## ACTIVITY
Each line of the data that mentions the string "know" needs to be identified and copied.

Saved data entries
-- Opening Marker --

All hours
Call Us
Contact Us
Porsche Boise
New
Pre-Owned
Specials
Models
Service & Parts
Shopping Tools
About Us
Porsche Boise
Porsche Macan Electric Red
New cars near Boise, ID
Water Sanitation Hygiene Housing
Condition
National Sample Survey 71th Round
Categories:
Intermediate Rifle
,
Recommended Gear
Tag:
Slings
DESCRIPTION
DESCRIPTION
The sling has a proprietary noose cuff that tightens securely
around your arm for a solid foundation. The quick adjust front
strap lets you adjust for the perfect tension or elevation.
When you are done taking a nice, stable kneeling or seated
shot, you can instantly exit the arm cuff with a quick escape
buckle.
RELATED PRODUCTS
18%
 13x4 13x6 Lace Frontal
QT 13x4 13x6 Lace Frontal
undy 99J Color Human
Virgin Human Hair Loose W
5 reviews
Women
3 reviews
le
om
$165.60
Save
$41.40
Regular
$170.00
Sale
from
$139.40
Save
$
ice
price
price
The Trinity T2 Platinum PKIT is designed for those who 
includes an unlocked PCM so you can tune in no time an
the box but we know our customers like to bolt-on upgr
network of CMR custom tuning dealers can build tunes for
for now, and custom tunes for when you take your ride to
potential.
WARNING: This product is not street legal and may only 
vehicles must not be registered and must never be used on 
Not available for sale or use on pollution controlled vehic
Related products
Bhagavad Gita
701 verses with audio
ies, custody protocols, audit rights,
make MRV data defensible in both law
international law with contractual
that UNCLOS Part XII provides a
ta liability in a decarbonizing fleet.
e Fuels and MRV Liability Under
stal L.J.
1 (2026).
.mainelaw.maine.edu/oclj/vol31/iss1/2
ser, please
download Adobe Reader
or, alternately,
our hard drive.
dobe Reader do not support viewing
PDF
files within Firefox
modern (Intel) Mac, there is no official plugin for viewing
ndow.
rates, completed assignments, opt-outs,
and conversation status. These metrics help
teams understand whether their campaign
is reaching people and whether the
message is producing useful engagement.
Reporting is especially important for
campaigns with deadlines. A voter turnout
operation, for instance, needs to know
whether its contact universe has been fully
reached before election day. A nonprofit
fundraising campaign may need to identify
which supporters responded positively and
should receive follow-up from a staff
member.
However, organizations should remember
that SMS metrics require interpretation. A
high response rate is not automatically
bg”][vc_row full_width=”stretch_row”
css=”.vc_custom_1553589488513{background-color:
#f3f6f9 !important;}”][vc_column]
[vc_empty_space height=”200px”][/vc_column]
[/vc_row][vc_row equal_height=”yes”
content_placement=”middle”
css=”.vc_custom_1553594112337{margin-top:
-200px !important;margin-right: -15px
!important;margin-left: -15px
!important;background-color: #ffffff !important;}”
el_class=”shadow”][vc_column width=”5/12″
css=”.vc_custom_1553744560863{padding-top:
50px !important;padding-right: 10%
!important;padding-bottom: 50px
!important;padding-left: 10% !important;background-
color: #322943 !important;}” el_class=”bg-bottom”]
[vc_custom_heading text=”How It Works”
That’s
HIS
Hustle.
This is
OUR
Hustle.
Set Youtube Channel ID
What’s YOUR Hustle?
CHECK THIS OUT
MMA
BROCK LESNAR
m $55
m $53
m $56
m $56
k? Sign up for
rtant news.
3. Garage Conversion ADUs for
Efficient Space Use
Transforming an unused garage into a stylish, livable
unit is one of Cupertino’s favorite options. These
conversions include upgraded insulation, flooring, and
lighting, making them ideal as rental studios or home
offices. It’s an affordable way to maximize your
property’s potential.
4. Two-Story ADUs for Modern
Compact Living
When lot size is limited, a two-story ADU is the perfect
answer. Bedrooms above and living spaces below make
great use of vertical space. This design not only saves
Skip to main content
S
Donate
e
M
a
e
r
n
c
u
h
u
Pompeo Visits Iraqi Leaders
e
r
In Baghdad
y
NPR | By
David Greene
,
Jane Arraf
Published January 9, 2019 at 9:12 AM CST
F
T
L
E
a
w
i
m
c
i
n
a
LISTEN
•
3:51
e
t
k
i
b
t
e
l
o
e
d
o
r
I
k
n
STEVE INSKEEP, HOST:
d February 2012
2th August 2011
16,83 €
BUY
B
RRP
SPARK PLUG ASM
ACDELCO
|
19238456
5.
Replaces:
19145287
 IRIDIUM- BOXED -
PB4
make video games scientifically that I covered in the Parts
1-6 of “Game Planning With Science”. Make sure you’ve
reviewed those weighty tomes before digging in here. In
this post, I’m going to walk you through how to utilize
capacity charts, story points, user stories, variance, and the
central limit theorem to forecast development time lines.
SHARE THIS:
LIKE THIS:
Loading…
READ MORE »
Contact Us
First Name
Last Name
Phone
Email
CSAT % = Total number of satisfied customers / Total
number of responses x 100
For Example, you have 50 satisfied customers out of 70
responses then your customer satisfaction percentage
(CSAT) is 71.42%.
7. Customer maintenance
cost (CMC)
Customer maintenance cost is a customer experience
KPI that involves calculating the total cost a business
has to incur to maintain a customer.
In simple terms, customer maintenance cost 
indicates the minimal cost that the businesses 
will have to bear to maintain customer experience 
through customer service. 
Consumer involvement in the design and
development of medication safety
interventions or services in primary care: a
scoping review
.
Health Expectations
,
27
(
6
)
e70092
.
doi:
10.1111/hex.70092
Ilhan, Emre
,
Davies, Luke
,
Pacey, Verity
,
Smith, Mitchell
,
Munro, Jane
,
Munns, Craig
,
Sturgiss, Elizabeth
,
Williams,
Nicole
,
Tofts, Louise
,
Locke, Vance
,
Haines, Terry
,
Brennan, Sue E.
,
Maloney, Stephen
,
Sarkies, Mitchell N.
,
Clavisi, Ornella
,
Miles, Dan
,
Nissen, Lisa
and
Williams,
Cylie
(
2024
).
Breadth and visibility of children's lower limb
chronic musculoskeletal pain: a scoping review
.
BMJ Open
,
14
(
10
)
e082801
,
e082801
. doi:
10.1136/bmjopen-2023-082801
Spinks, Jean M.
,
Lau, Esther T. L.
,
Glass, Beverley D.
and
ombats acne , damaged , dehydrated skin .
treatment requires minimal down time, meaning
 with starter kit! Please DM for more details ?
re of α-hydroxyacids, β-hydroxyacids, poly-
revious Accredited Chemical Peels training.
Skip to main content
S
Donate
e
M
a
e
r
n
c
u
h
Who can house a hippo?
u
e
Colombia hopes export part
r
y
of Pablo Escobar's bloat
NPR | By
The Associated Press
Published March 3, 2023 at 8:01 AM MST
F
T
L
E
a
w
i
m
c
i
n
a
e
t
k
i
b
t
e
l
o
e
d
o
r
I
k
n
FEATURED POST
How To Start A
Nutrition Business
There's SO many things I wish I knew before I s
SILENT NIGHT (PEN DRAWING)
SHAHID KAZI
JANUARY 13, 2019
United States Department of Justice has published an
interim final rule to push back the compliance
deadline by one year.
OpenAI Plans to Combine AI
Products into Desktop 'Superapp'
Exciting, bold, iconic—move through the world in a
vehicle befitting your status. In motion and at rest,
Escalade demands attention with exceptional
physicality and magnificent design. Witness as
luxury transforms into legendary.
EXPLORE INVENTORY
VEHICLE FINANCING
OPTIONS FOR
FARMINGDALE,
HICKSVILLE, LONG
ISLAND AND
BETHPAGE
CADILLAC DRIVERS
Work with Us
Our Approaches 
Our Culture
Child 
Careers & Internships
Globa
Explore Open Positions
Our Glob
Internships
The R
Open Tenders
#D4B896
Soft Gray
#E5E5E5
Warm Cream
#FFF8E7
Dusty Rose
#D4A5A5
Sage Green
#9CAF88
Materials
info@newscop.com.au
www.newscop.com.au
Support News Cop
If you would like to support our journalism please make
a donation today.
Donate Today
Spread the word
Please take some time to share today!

-- Closing Marker --

## EXERCISE ANSWER
the box but we know our customers like to bolt-on upgr
operation, for instance, needs to know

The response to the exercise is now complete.